First, is there consistency in test administration? In other words, is every test given in the same manner and scored the same at each location by each test administrator? Health professionals are trained to administer tests in an objective and reliable manner. If the health professional is external to the organization, there is even less potential for bias in test administration and scoring.
Second, when administering a pre-offer agility test or job task simulation, the test administrator cannot ask any medical history questions and cannot take physiological measurements such as heart rate or blood pressure in order to ensure it is safe for this person to take the test. Without such information, the test administrator is "flying blind." Who do you think is liable if a person is injured as a result of your test? Such questions and measurements would deem the test to be a "medical test," though, which would mean it would need to be given post-offer.
Third, you can only observe "job task simulations," such as lifting or walking, etc. Performing these tasks without benefit of taking heart rate or other physiologic information only tells the test administrator whether the person can perform that task one time, not whether the person can perform the task multiple times over an extended period.
In other words, brief job task simulations are often not particularly effective for evaluating an individual's ability to perform a job that has a significant extended energy expenditure requirement.

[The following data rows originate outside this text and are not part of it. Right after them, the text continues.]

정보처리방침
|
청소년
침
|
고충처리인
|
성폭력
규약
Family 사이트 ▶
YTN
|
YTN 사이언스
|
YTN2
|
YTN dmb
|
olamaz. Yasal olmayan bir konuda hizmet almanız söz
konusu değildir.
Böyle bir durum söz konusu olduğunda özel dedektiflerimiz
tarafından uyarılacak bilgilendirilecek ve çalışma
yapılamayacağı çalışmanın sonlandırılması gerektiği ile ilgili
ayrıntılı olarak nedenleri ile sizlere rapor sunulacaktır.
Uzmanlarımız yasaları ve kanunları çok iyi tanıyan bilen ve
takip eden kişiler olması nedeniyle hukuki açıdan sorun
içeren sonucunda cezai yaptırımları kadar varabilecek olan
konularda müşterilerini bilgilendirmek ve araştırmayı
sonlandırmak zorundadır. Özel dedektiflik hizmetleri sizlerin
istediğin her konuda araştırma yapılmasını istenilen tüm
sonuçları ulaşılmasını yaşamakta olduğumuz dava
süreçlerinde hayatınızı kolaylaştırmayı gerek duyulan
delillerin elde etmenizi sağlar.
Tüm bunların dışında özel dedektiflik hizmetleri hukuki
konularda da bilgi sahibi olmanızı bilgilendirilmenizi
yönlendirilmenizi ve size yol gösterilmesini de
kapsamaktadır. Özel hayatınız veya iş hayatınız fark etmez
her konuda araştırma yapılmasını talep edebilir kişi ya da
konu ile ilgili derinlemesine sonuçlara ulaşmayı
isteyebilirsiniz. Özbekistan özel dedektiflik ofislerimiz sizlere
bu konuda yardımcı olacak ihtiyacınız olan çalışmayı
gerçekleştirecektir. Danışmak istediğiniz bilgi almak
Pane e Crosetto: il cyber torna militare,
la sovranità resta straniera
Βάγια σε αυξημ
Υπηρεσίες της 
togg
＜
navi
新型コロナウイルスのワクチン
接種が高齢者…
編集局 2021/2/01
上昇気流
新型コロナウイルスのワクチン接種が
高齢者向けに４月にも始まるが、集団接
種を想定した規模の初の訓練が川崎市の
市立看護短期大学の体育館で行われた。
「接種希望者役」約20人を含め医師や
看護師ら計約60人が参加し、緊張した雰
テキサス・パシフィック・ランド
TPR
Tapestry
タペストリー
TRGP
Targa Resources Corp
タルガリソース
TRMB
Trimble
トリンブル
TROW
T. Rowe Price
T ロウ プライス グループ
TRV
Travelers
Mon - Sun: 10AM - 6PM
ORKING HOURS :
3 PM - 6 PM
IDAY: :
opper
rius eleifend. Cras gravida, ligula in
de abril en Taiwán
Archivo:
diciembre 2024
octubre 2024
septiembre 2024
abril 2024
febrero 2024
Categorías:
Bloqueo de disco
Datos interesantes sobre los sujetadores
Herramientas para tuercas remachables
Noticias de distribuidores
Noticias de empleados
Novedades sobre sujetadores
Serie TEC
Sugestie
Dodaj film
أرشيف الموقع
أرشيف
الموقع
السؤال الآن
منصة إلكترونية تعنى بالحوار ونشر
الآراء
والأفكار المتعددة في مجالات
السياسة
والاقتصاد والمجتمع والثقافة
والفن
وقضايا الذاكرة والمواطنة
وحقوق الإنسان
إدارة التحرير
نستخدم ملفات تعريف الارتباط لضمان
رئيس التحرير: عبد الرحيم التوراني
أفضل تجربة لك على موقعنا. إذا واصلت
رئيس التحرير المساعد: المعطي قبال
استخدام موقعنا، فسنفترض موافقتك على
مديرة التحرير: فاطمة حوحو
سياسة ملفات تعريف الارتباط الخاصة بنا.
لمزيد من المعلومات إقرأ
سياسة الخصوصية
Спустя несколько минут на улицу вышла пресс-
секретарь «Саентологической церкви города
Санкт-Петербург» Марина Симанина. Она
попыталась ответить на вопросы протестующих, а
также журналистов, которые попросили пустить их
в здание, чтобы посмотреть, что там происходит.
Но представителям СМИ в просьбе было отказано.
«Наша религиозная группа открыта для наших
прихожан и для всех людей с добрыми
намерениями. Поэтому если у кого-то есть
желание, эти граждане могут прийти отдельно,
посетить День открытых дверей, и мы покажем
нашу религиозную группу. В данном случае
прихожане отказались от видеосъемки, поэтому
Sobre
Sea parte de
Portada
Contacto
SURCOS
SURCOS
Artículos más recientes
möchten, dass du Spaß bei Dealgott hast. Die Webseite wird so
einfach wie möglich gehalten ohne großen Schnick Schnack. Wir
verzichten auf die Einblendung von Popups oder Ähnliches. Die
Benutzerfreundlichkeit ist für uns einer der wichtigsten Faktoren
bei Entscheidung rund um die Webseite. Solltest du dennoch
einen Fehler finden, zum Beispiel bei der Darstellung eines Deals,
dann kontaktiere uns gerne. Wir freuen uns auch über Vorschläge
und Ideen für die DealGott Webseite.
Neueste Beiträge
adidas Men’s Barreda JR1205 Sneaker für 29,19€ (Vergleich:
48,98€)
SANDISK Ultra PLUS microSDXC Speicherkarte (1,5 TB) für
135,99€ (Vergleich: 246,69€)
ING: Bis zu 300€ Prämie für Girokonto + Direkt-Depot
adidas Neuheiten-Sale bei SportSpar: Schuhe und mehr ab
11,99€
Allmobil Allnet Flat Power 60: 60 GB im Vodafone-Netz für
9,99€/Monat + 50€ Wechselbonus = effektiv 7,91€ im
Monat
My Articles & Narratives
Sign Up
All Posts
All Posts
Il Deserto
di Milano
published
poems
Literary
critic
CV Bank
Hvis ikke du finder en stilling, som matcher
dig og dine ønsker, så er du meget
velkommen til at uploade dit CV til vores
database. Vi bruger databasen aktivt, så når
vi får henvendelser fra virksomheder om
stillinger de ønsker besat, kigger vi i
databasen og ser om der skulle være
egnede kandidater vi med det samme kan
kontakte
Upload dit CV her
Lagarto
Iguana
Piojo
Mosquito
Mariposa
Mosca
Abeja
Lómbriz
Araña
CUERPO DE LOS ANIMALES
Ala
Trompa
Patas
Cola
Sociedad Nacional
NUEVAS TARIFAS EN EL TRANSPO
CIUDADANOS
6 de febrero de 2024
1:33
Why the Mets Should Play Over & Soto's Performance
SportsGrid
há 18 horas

Thus, such tests would not necessarily identify an individual who would not be able to repeatedly perform essential job demands over the course of a shift.
To test for endurance, there would need to be quantification of the requirement of that specific job, and the test would provide an objective assessment of the individual’s ability to sustain the measured requirement over the course of the shift.
So here we are at the crossroads. Do we go on looks alone? Do we use a less effective agility test? Or do you use a validated post-offer physical ability test for the best ROI? The decision is yours.